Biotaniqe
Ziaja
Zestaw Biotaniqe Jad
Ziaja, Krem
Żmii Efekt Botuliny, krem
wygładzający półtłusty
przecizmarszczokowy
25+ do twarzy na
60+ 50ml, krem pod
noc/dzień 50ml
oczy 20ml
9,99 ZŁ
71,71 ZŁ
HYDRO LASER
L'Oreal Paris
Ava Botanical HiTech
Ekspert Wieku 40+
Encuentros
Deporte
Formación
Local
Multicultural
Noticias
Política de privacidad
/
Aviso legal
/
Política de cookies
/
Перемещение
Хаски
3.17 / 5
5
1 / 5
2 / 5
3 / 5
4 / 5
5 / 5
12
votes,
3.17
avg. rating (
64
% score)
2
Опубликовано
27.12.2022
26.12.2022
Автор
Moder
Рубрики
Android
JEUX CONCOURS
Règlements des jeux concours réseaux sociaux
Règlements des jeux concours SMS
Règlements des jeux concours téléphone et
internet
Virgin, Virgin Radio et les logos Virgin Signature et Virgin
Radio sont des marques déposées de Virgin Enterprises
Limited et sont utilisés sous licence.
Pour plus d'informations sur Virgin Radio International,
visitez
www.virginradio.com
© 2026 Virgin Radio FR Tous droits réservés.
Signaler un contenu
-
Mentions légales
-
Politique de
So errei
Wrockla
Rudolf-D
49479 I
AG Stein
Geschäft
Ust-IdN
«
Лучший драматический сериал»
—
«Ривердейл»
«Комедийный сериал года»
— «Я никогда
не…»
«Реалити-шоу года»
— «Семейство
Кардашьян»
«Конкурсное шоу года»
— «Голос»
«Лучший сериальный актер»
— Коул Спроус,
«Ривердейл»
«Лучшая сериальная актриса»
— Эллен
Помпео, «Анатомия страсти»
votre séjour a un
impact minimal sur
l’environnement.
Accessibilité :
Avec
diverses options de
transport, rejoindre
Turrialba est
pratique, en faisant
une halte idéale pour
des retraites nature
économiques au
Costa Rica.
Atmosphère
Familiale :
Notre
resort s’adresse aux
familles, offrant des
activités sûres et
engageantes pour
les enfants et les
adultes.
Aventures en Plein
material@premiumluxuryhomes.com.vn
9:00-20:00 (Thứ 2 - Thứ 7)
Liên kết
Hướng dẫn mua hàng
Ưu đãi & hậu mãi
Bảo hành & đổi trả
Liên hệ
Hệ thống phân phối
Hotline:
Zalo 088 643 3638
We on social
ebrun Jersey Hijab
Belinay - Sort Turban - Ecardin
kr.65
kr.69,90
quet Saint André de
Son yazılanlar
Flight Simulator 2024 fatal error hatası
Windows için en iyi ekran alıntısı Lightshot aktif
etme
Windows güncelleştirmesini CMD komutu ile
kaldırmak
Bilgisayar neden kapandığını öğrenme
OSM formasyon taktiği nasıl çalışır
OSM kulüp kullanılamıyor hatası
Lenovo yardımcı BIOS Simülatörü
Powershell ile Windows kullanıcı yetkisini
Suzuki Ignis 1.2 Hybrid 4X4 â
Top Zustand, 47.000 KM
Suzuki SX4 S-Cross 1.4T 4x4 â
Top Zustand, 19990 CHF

▶ _Exercise requirements_
Copy out each record above exactly, leaving nothing out.

▶ _Final answer_
Biotaniqe
Ziaja
Zestaw Biotaniqe Jad
Ziaja, Krem
Żmii Efekt Botuliny, krem
wygładzający półtłusty
przecizmarszczokowy
25+ do twarzy na
60+ 50ml, krem pod
noc/dzień 50ml
oczy 20ml
9,99 ZŁ
71,71 ZŁ
HYDRO LASER
L'Oreal Paris
Ava Botanical HiTech
Ekspert Wieku 40+
Encuentros
Deporte
Formación
Local
Multicultural
Noticias
Política de privacidad
/
Aviso legal
/
Política de cookies
/
Перемещение
Хаски
3.17 / 5
5
1 / 5
2 / 5
3 / 5
4 / 5
5 / 5
12
votes,
3.17
avg. rating (
64
% score)
2
Опубликовано
27.12.2022
26.12.2022
Автор
Moder
Рубрики
Android
JEUX CONCOURS
Règlements des jeux concours réseaux sociaux
Règlements des jeux concours SMS
Règlements des jeux concours téléphone et
internet
Virgin, Virgin Radio et les logos Virgin Signature et Virgin
Radio sont des marques déposées de Virgin Enterprises
Limited et sont utilisés sous licence.
Pour plus d'informations sur Virgin Radio International,
visitez
www.virginradio.com
© 2026 Virgin Radio FR Tous droits réservés.
Signaler un contenu
-
Mentions légales
-
Politique de
So errei
Wrockla
Rudolf-D
49479 I
AG Stein
Geschäft
Ust-IdN
«
Лучший драматический сериал»
—
«Ривердейл»
«Комедийный сериал года»
— «Я никогда
не…»
«Реалити-шоу года»
— «Семейство
Кардашьян»
«Конкурсное шоу года»
— «Голос»
«Лучший сериальный актер»
— Коул Спроус,
«Ривердейл»
«Лучшая сериальная актриса»
— Эллен
Помпео, «Анатомия страсти»
votre séjour a un
impact minimal sur
l’environnement.
Accessibilité :
Avec
diverses options de
transport, rejoindre
Turrialba est
pratique, en faisant
une halte idéale pour
des retraites nature
économiques au
Costa Rica.
Atmosphère
Familiale :
Notre
resort s’adresse aux
familles, offrant des
activités sûres et
engageantes pour
les enfants et les
adultes.
Aventures en Plein
material@premiumluxuryhomes.com.vn
9:00-20:00 (Thứ 2 - Thứ 7)
Liên kết
Hướng dẫn mua hàng
Ưu đãi & hậu mãi
Bảo hành & đổi trả
Liên hệ
Hệ thống phân phối
Hotline:
Zalo 088 643 3638
We on social
ebrun Jersey Hijab
Belinay - Sort Turban - Ecardin
kr.65
kr.69,90
quet Saint André de
Son yazılanlar
Flight Simulator 2024 fatal error hatası
Windows için en iyi ekran alıntısı Lightshot aktif
etme
Windows güncelleştirmesini CMD komutu ile
kaldırmak
Bilgisayar neden kapandığını öğrenme
OSM formasyon taktiği nasıl çalışır
OSM kulüp kullanılamıyor hatası
Lenovo yardımcı BIOS Simülatörü
Powershell ile Windows kullanıcı yetkisini
Suzuki Ignis 1.2 Hybrid 4X4 â
Top Zustand, 47.000 KM
Suzuki SX4 S-Cross 1.4T 4x4 â
Top Zustand, 19990 CHF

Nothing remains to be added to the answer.